5. A non-local area image classification device according to claim 4, wherein the constant parameter 2 ≦ s ≦ 5.

6. The apparatus of claim 1, wherein the attention fusion module first performs a warping operation on the output of the non-local attention module, and then sums the warped output with the input of the whole non-local attention module by elements, and the calculation formula is as follows:

Attn_reshape＝reshape(Attn_out)

out＝input+Attn_reshape

wherein:

attn _ out is the output of the non-local attention module;

out is the output of the attention fusion module;

the input is the input of the whole non-local area module;

attn _ reshape is the deformation operation of the non-local attention module,

reshape () is a warping operation that warps the tensor with dimension [ B, C, H x W ] to the tensor with dimension [ B, C, H, W ]; where B is the number of batches, C is the number of channels, H is the height of the feature map, and W is the width of the feature map.

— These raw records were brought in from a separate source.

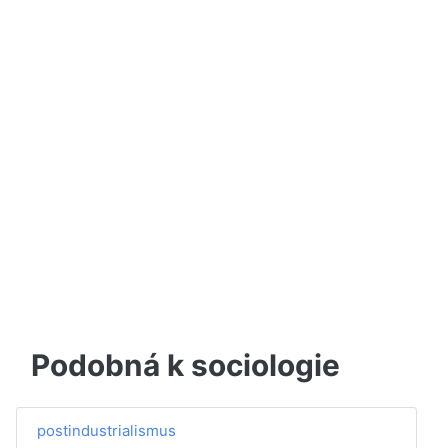
Podobná k sociologie
postindustrialismus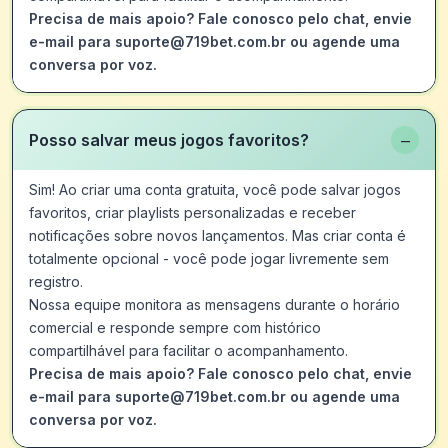
Precisa de mais apoio? Fale conosco pelo chat, envie
e-mail para suporte@719bet.com.br ou agende uma
conversa por voz.
−
Posso salvar meus jogos favoritos?
Sim! Ao criar uma conta gratuita, você pode salvar jogos
favoritos, criar playlists personalizadas e receber
notificações sobre novos lançamentos. Mas criar conta é
totalmente opcional - você pode jogar livremente sem
registro.
Nossa equipe monitora as mensagens durante o horário
comercial e responde sempre com histórico
compartilhável para facilitar o acompanhamento.
Precisa de mais apoio? Fale conosco pelo chat, envie
e-mail para suporte@719bet.com.br ou agende uma
conversa por voz.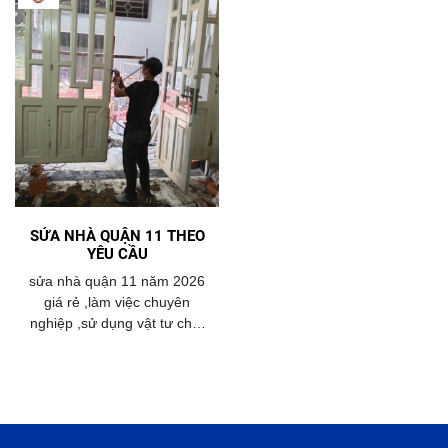
SỬA NHÀ QUẬN 11 THEO
YÊU CẦU
sửa nhà quận 11 năm 2026
giá rẻ ,làm việc chuyên
nghiệp ,sử dụng vật tư chất
lượng ,cam kết đảm bảo
chất lượng.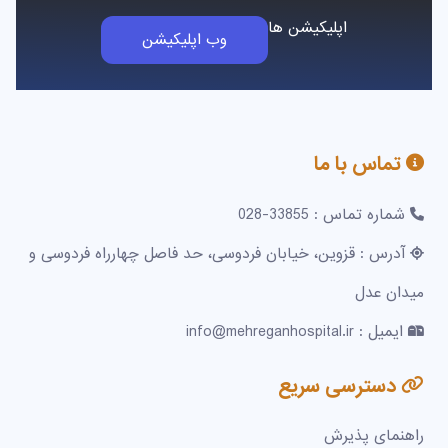
اپلیکیشن ها
وب اپلیکیشن
تماس با ما
شماره تماس : 33855-028
آدرس : قزوین، خیابان فردوسی، حد فاصل چهارراه فردوسی و
میدان عدل
ایمیل : info@mehreganhospital.ir
دسترسی سریع
راهنمای پذیرش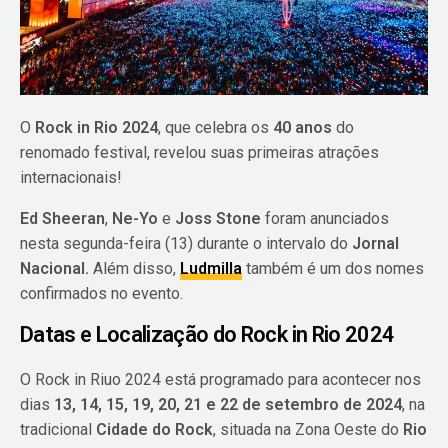
O
Rock in Rio 2024
, que celebra os
40 anos
do
renomado festival, revelou suas primeiras atrações
internacionais!
Ed Sheeran
,
Ne-Yo
e
Joss Stone
foram anunciados
nesta segunda-feira (13) durante o intervalo do
Jornal
Nacional.
Além disso,
Ludmilla
também é um dos nomes
confirmados no evento.
Datas e Localização do Rock in Rio 2024
O Rock in Riuo 2024 está programado para acontecer nos
dias
13, 14, 15, 19, 20, 21 e 22 de setembro de 2024
, na
tradicional
Cidade do Rock
, situada na Zona Oeste do
Rio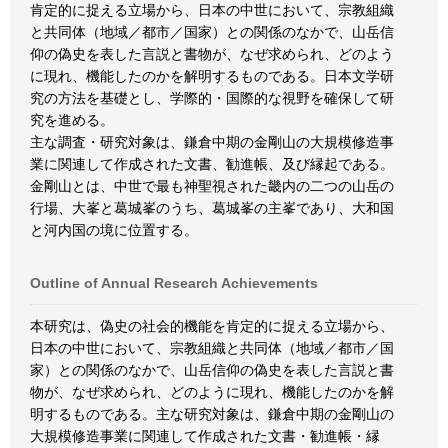
肯定的に捉える立場から、日本の中世において、宗教組織
と共同体（地域／都市／国家）との関係のなかで、山岳信
仰の偽史を表した言説と書物が、なぜ求められ、どのよう
に現れ、機能したのかを解明するものである。日本文学研
究の方法を基礎とし、学際的・国際的な視野を確保して研
究を進める。
主な調査・研究対象は、鎌倉中期の金剛山の大規模修造事
業に関連して作成された文書、勧進帳、及び縁起である。
金剛山とは、中世で最も神聖視された畿内の二つの山岳の
行場、大峯と葛城峯のうち、葛城峯の主峯であり、大和国
と河内国の境に位置する。
Outline of Annual Research Achievements
本研究は、偽史の社会的機能を肯定的に捉える立場から、
日本の中世において、宗教組織と共同体（地域／都市／国
家）との関係のなかで、山岳信仰の偽史を表した言説と書
物が、なぜ求められ、どのように現れ、機能したのかを解
明するものである。主な研究対象は、鎌倉中期の金剛山の
大規模修造事業に関連して作成された文書・勧進帳・縁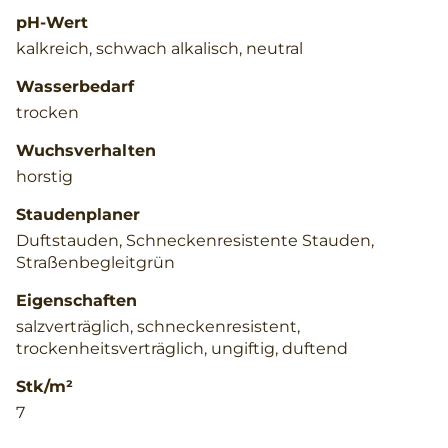
pH-Wert
kalkreich, schwach alkalisch, neutral
Wasserbedarf
trocken
Wuchsverhalten
horstig
Staudenplaner
Duftstauden, Schneckenresistente Stauden,
Straßenbegleitgrün
Eigenschaften
salzverträglich, schneckenresistent,
trockenheitsverträglich, ungiftig, duftend
Stk/m²
7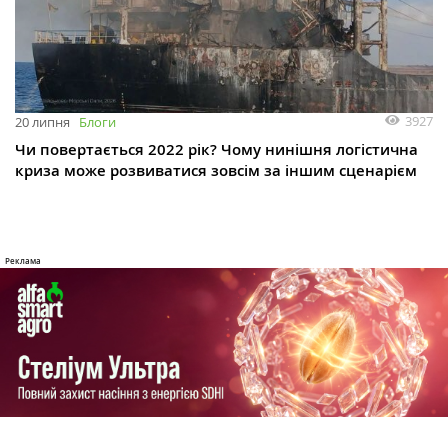
3927
20 липня
Блоги
Чи повертається 2022 рік? Чому нинішня логістична
криза може розвиватися зовсім за іншим сценарієм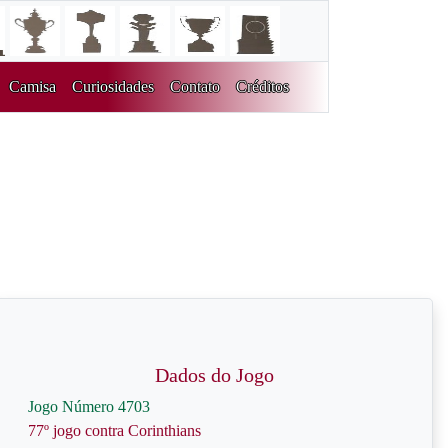
Camisa
Curiosidades
Contato
Créditos
Dados do Jogo
Jogo Número 4703
77º jogo contra Corinthians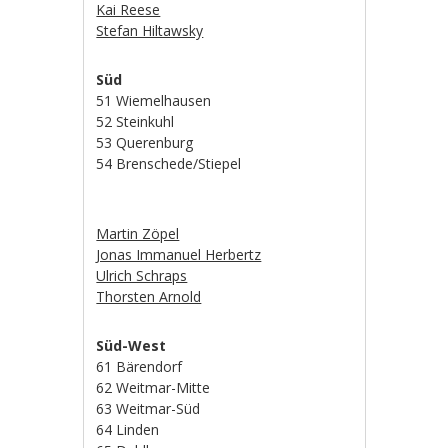
Kai Reese
Stefan Hiltawsky
Süd
51 Wiemelhausen
52 Steinkuhl
53 Querenburg
54 Brenschede/Stiepel
Martin Zöpel
Jonas Immanuel Herbertz
Ulrich Schraps
Thorsten Arnold
Süd-West
61 Bärendorf
62 Weitmar-Mitte
63 Weitmar-Süd
64 Linden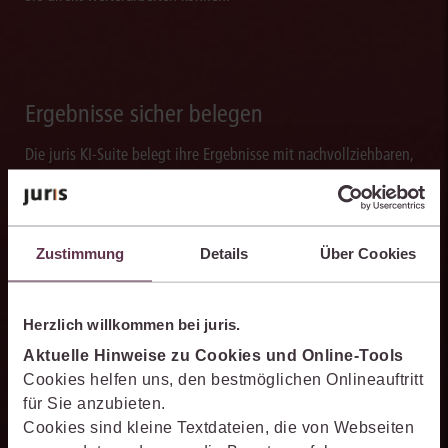
Ergebnisse sicher belegen
Die juris KI-Suite belegt ihre Ergebnisse mit nachvollziehbaren,
zitierfähigen Quellenverweisen. So können Sie die Antworten
transparent prüfen, fachlich einordnen und auf einer belastbaren
Grundlage weiterverarbeiten.
Zustimmung
Details
Über Cookies
Herzlich willkommen bei juris.
Schneller analysieren
Aktuelle Hinweise zu Cookies und Online-Tools
Cookies helfen uns, den bestmöglichen Onlineauftritt
Die juris KI-Suite beschleunigt die Analyse komplexer
für Sie anzubieten.
juristischer Fragestellungen. Sie hilft dabei, Sachverhalte
Cookies sind kleine Textdateien, die von Webseiten
einzuordnen, Zusammenhänge zu erkennen und belastbare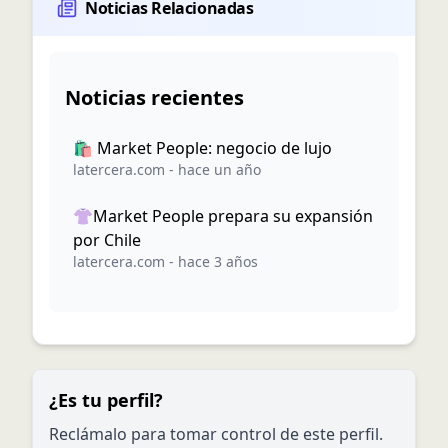
Noticias Relacionadas
Noticias recientes
🛍️ Market People: negocio de lujo
latercera.com
-
hace un año
👚Market People prepara su expansión
por Chile
latercera.com
-
hace 3 años
¿Es tu perfil?
Reclámalo para tomar control de este perfil.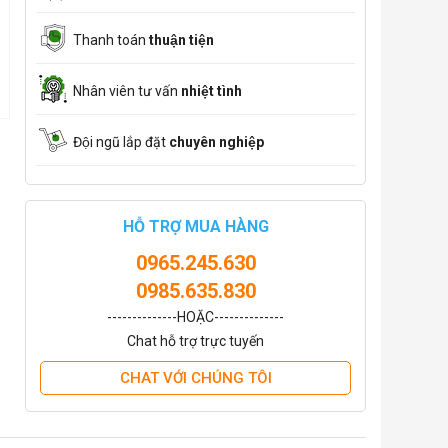
Thanh toán
thuận tiện
Nhân viên tư vấn
nhiệt tình
Đội ngũ lắp đặt
chuyên nghiệp
HỖ TRỢ MUA HÀNG
0965.245.630
0985.635.830
--------------HOẶC--------------
Chat hỗ trợ trực tuyến
CHAT VỚI CHÚNG TÔI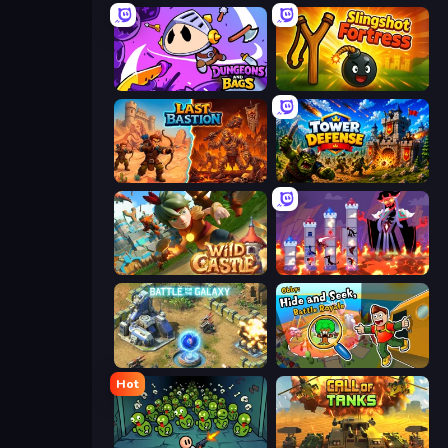
Dungeons and Bags
Slingshot Fortress
Last Bastion
Tower Defense
Wild Castle TD: Grow Empire
Hero Castle War: Tower Attack
Battle for the Galaxy
Obby: Hide and Seek, Battle Royale
Hot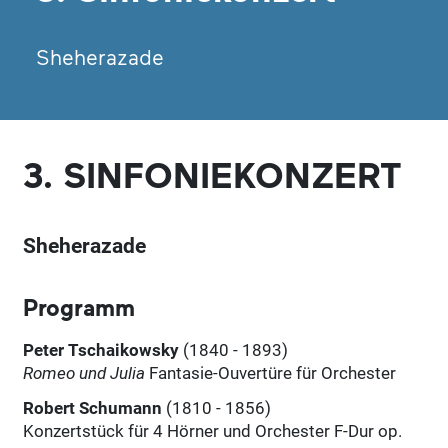
Sheherazade
3. SINFONIEKONZERT
Sheherazade
Programm
Peter Tschaikowsky
(1840 - 1893)
Romeo und Julia
Fantasie-Ouvertüre für Orchester
Robert Schumann
(1810 - 1856)
Konzertstück für 4 Hörner und Orchester F-Dur op.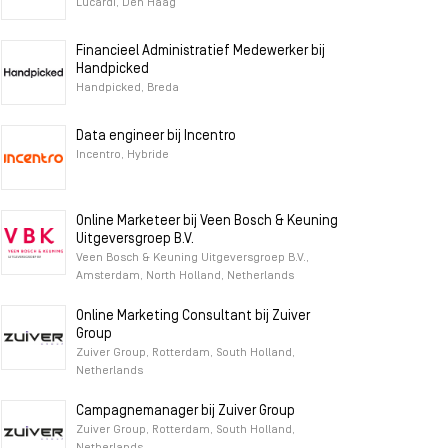
Lucardi, Den Haag
Financieel Administratief Medewerker bij
Handpicked
Handpicked, Breda
Data engineer bij Incentro
Incentro, Hybride
Online Marketeer bij Veen Bosch & Keuning
Uitgeversgroep B.V.
Veen Bosch & Keuning Uitgeversgroep B.V.,
Amsterdam, North Holland, Netherlands
Online Marketing Consultant bij Zuiver
Group
Zuiver Group, Rotterdam, South Holland,
Netherlands
Campagnemanager bij Zuiver Group
Zuiver Group, Rotterdam, South Holland,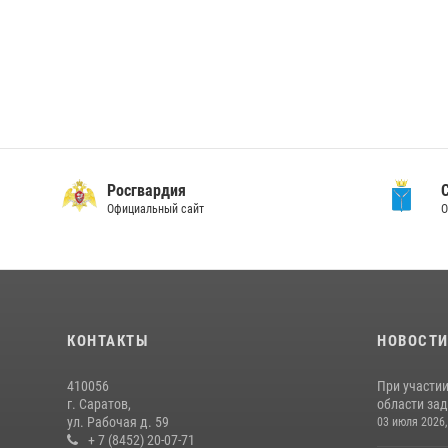
Росгвардия
Официальный сайт
О
КОНТАКТЫ
НОВОСТ
410056
При участи
г. Саратов,
области зад
ул. Рабочая д. 59
03 июля 2026,
+ 7 (8452) 20-07-71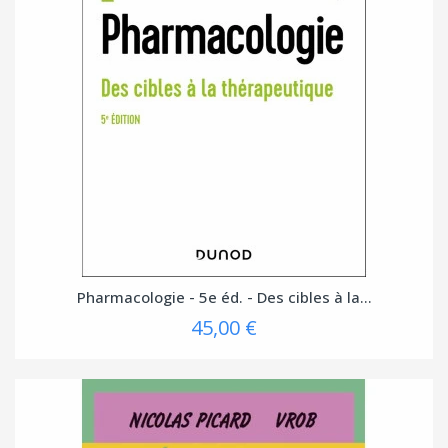
Pharmacologie - 5e éd. - Des cibles à la...
45,00 €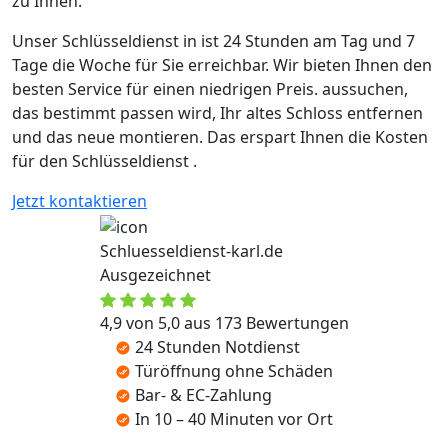
zu Ihnen.
Unser Schlüsseldienst in ist 24 Stunden am Tag und 7
Tage die Woche für Sie erreichbar. Wir bieten Ihnen den
besten Service für einen niedrigen Preis. aussuchen,
das bestimmt passen wird, Ihr altes Schloss entfernen
und das neue montieren. Das erspart Ihnen die Kosten
für den Schlüsseldienst .
Jetzt kontaktieren
Schluesseldienst-karl.de
Ausgezeichnet
4,9 von 5,0 aus 173 Bewertungen
24 Stunden Notdienst
Türöffnung ohne Schäden
Bar- & EC-Zahlung
In 10 – 40 Minuten vor Ort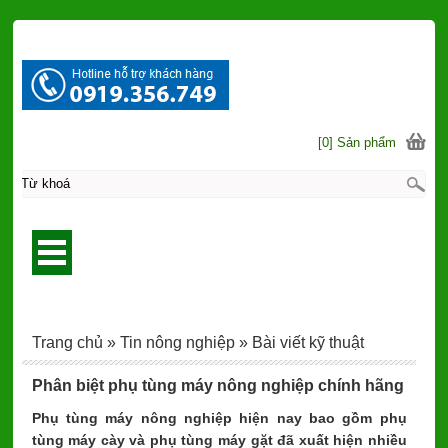
[0] Sản phẩm
Trang chủ
»
Tin nông nghiệp
»
Bài viết kỹ thuật
Phân biệt phụ tùng máy nông nghiệp chính hãng
Phụ tùng máy nông nghiệp hiện nay bao gồm phụ
tùng máy cày và phụ tùng máy gặt đã xuất hiện nhiều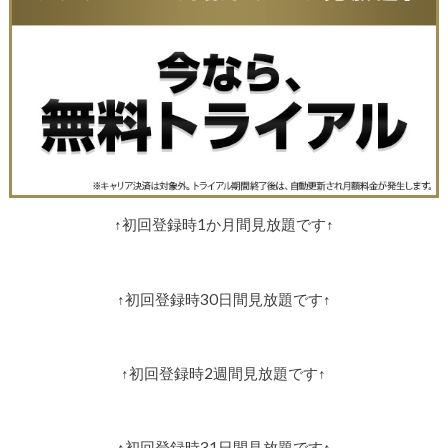
↑初回登録時1か月間見放題です↑
↑初回登録時30日間見放題です↑
↑初回登録時2週間見放題です↑
↑初回登録時31日間見放題です↑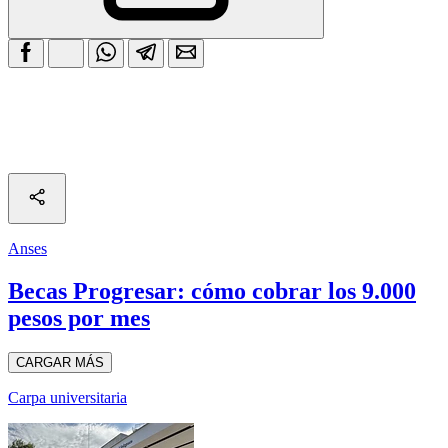
Anses
Becas Progresar: cómo cobrar los 9.000
pesos por mes
CARGAR MÁS
Carpa universitaria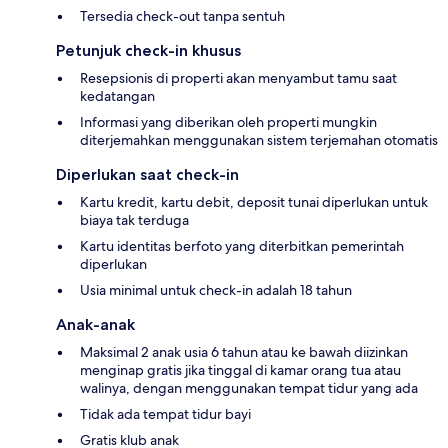
Tersedia check-out tanpa sentuh
Petunjuk check-in khusus
Resepsionis di properti akan menyambut tamu saat
kedatangan
Informasi yang diberikan oleh properti mungkin
diterjemahkan menggunakan sistem terjemahan otomatis
Diperlukan saat check-in
Kartu kredit, kartu debit, deposit tunai diperlukan untuk
biaya tak terduga
Kartu identitas berfoto yang diterbitkan pemerintah
diperlukan
Usia minimal untuk check-in adalah 18 tahun
Anak-anak
Maksimal 2 anak usia 6 tahun atau ke bawah diizinkan
menginap gratis jika tinggal di kamar orang tua atau
walinya, dengan menggunakan tempat tidur yang ada
Tidak ada tempat tidur bayi
Gratis klub anak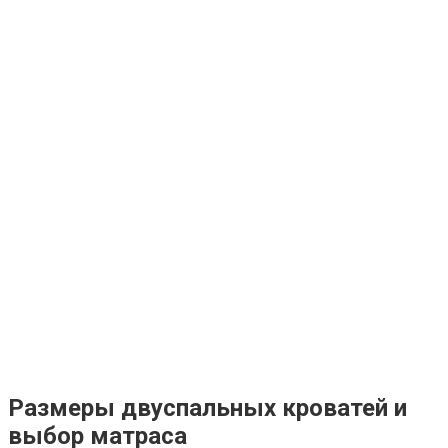
Размеры двуспальных кроватей и
выбор матраса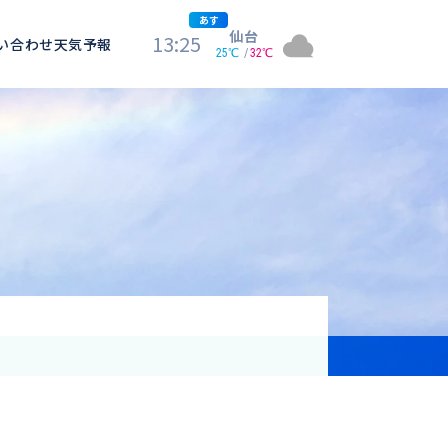
あす
仙台
新潟
13:25
い合わせ
天気予報
22℃
25℃
26℃
26℃
27℃
27℃
29℃
29℃
27℃
25℃
32℃
32℃
34℃
34℃
37℃
36℃
38℃
31℃
資格取得支援
Education
気象予報士講座について
気象予報士講座クリア
講座一覧
受講のご案内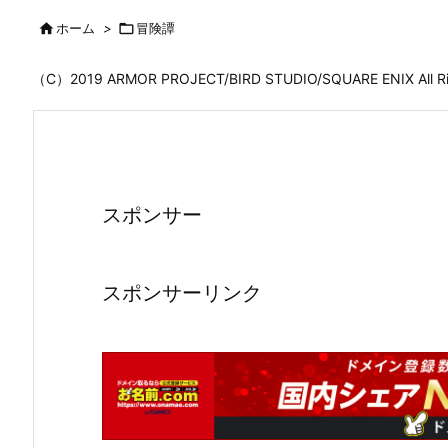

ホーム
>

冒険譚
（C）2019 ARMOR PROJECT/BIRD STUDIO/SQUARE ENIX All
スポンサー
スポンサーリンク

7. A non-local image classification device according to any one of claims 1 to 6, wherein the number of non-local modules is 2, and the non-local modules are respectively located before the head module and before the last downsampled residual module.

8. A non-local image classification method using the image classification apparatus according to any one of claims 1 to 7, comprising the steps of:

step S1: collecting image data and marking to form training data,

step S2: respectively packaging to obtain a root module, a residual module, a non-local module and a head module, and sequentially connecting the root module, a plurality of residual modules, the non-local module and the head module from front to back to obtain an image classification network; then, inputting training samples in the training data into an image classification network for training to obtain a trained optimal image classification model;

9. A computer readable storage medium storing computer program instructions, characterized in that the program instructions, when executed by a processor, implement the method of claim 8.